I am creating RAG using langchain. Everything is working fine when it comes to PDF.
But, I have a task to ingest excel .xlsx spreadsheets, find the table inside of them and then parse that table for the RAG.
I am unable to automatically identify the empty rows, columns, merged rows/columns for text etc, and remove them. Are there open source libraries that can help with it? Or is there something in langchain itself that can be of help?
You can use UnstructuredExcelLoader to read excel, it will automatically remove empty rows, columns, merged rows/columns.

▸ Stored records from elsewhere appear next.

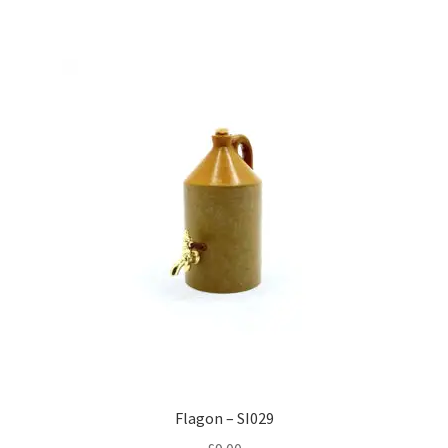
Flagon – SI029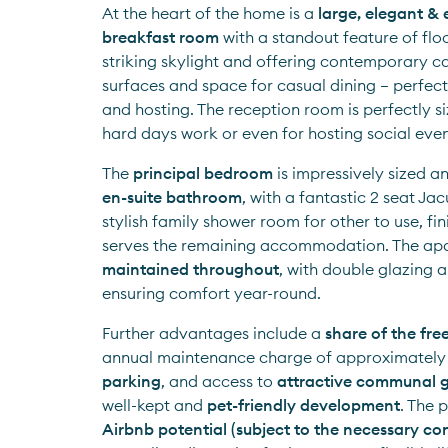
At the heart of the home is a 
large, elegant &
breakfast room
 with a standout feature of flo
striking skylight and offering contemporary ca
surfaces and space for casual dining — perfect 
and hosting. The reception room is perfectly siz
hard days work or even for hosting social even
The 
principal bedroom
 is impressively sized a
en-suite bathroom
, with a fantastic 2 seat Jac
stylish family shower room for other to use, fin
serves the remaining accommodation. The apa
maintained throughout
, with double glazing a
ensuring comfort year-round.
Further advantages include a 
share of the fre
annual maintenance charge of approximately
parking
, and access to 
attractive communal 
well-kept and 
pet-friendly development
Airbnb potential (subject to the necessary co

here is the example excel:
install UnstructuredExcelLoader:
pip install --upgrade --quiet langchain-community unstructured openpyxl
here is the code:
from langchain_community.document_loaders import UnstructuredExcelLoader
loader = UnstructuredExcelLoader("info.xlsx", mode="elements")
docs = loader.load()
print(docs)
output:
[
Document(
metadata={
'source': 'info.xlsx',
'filename': 'info.xlsx',
'last_modified': '2025-02-26T12:27:20',
'page_name': 'sheet1',
'page_number': 1,
'text_as_html': '...',
'languages': ['eng', 'slk'],
'filetype': 'application/vnd.openxmlformats-officedocument.spreadsheetml.sheet',
'category': 'Table',
'element_id': 'f49eba60e57d559f9af34a28d1a01e51'},
page_content='id name email phone a1 nick 12345678 a2 jack 2@mail.com 12345678 a3 john 3@mail.com 12345678 a4 4@mail.com 12345678 a5 may 5@mail.com 12345678'
)
]
ref : https://python.langchain.com/docs/integrations/document_loaders/microsoft_excel/